What you should do
In the records below, find the lines that include "تولید" and copy each.

Source data
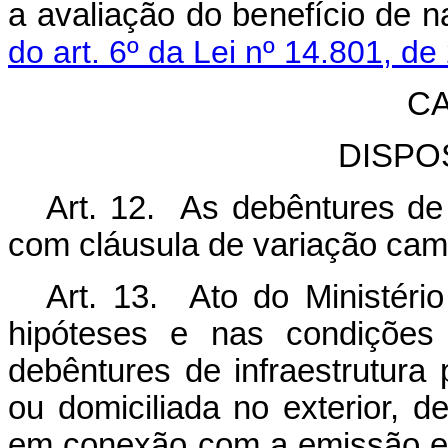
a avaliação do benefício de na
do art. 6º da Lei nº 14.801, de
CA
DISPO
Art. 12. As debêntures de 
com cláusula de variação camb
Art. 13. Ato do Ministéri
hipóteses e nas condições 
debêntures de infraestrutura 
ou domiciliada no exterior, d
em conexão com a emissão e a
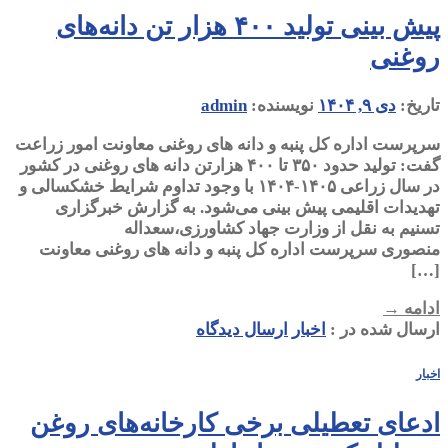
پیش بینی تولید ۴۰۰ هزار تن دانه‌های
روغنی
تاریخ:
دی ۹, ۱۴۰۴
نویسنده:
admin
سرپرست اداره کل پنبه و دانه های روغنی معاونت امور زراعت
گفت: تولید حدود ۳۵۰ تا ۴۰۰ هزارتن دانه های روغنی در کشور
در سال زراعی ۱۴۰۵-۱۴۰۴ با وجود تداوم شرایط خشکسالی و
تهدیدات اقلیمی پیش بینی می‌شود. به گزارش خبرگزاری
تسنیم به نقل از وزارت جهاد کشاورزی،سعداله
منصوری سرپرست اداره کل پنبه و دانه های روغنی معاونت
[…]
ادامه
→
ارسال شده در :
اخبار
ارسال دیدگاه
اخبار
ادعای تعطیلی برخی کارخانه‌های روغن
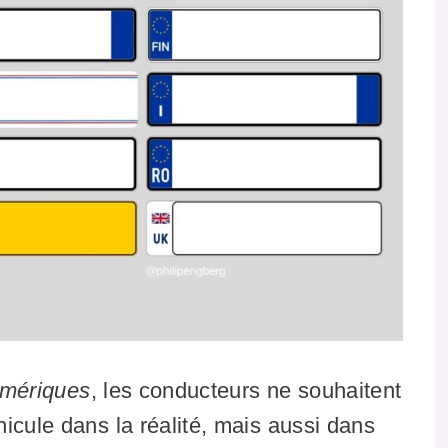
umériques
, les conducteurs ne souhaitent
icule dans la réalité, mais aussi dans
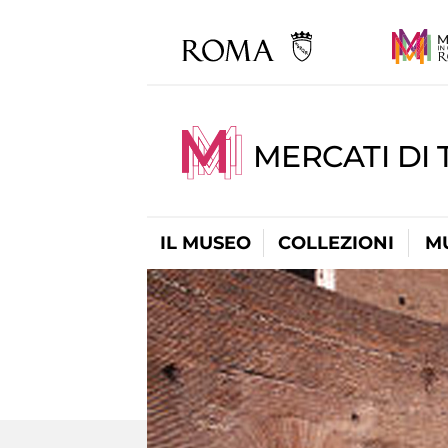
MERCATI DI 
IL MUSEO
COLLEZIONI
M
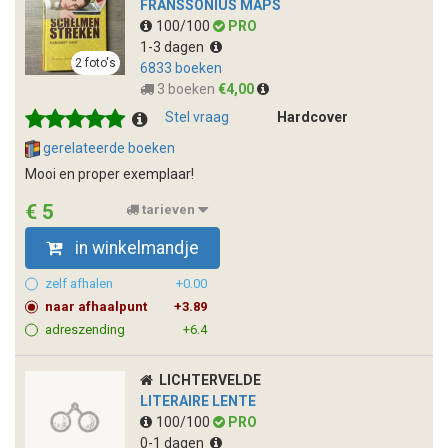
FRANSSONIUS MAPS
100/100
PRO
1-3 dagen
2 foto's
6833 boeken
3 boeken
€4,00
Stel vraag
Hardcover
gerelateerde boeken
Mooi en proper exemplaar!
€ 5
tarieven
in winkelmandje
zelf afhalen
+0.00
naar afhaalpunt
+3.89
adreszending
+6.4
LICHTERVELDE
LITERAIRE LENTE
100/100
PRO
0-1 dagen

Solution for this problem
پیش بینی تولید ۴۰۰ هزار تن دانه‌های
گفت: تولید حدود ۳۵۰ تا ۴۰۰ هزارتن دانه های روغنی در کشور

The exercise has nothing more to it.